Extracted material: Begin
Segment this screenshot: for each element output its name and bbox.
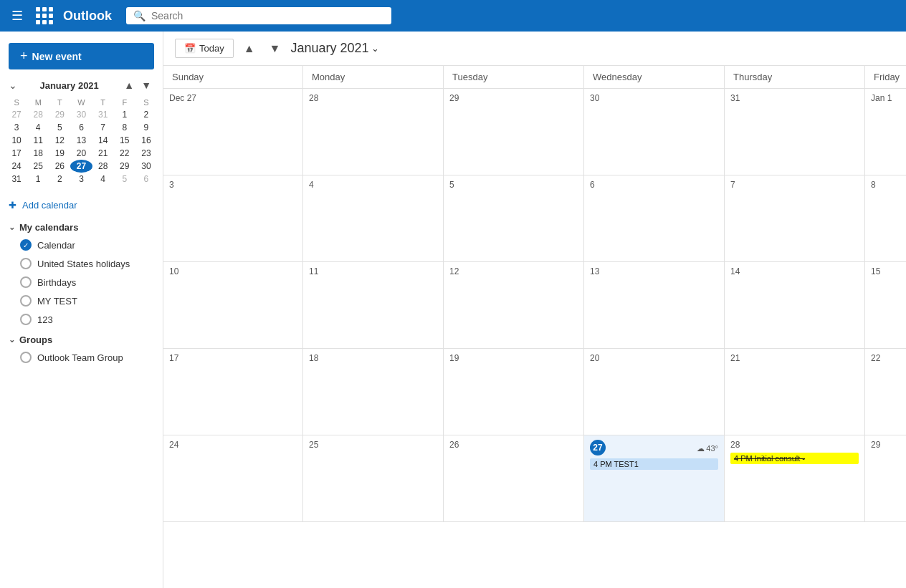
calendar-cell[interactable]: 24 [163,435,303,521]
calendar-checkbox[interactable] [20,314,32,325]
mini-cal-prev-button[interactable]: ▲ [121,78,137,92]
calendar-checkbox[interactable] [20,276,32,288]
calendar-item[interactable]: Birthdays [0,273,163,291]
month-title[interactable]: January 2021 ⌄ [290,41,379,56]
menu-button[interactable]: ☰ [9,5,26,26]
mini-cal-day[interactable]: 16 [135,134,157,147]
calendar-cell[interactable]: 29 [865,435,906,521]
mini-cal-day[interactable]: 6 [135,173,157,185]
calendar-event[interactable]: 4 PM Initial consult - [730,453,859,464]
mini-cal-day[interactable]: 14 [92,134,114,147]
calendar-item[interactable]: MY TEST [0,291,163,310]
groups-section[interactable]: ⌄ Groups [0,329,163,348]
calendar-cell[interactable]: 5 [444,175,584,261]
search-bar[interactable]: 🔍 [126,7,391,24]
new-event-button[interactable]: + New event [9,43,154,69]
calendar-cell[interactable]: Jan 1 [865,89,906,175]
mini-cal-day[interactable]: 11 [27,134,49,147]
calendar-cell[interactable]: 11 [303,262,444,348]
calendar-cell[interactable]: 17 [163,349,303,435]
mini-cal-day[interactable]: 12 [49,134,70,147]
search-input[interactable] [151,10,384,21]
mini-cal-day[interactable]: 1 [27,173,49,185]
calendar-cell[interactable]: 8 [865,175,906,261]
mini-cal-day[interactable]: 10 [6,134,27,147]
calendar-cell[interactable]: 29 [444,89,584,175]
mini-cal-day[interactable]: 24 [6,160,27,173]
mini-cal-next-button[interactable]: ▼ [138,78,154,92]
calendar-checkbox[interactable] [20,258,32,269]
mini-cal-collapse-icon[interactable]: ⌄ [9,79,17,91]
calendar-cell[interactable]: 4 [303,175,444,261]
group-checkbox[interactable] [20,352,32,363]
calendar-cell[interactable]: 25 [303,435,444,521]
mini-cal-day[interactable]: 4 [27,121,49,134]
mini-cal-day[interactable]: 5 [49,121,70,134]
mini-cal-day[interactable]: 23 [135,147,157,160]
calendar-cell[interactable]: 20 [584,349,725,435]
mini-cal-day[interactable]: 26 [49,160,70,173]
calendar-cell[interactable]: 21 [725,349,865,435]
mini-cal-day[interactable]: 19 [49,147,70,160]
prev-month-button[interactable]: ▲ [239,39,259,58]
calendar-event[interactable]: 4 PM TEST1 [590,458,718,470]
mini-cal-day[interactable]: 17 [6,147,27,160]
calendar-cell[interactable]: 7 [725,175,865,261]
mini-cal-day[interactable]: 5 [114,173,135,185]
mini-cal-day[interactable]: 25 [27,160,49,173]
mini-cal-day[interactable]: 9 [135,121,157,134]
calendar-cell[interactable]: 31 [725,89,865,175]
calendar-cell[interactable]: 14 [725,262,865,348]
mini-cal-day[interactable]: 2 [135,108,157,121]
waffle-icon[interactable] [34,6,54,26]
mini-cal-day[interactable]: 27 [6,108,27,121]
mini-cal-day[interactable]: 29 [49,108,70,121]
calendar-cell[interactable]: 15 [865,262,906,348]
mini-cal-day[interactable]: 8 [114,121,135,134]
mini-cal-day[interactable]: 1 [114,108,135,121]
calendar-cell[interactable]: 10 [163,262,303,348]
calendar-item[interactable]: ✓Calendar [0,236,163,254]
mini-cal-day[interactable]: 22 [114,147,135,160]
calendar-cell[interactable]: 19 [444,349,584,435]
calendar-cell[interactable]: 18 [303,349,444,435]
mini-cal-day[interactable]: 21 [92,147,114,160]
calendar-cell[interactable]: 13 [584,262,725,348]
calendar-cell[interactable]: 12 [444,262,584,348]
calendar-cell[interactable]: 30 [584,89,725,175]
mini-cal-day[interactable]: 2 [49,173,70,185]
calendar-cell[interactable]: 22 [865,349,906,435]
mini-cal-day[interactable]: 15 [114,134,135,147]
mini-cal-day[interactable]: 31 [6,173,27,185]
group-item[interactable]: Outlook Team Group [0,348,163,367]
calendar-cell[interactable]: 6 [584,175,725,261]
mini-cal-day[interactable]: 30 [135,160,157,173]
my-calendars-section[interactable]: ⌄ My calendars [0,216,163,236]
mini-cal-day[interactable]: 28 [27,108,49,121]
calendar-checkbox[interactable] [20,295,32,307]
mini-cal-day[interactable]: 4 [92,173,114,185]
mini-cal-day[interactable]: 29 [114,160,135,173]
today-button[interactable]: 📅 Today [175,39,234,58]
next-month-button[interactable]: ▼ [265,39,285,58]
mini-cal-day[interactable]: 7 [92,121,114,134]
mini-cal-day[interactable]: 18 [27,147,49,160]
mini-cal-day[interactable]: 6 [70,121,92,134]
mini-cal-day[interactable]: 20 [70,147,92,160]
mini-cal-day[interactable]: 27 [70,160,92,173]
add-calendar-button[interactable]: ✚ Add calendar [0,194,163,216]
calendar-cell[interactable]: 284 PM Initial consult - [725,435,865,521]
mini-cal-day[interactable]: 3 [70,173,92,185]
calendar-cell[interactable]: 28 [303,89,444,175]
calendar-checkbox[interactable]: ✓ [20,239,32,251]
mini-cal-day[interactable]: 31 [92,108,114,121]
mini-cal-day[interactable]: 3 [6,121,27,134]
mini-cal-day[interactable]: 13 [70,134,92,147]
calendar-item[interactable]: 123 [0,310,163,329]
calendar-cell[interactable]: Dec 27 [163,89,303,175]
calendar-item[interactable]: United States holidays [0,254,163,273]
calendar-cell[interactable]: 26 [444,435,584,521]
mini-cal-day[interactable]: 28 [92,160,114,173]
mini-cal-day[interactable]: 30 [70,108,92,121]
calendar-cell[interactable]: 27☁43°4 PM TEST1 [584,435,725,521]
Extracted material: End
# Task to complete
The lines holding the word "checkbox" are the answer. Pull them out of the records and copy them.

# Result for this exercise
calendar-checkbox[interactable] [20,314,32,325]
calendar-checkbox[interactable] [20,276,32,288]
calendar-checkbox[interactable] [20,258,32,269]
group-checkbox[interactable] [20,352,32,363]
calendar-checkbox[interactable] [20,295,32,307]
calendar-checkbox[interactable]: ✓ [20,239,32,251]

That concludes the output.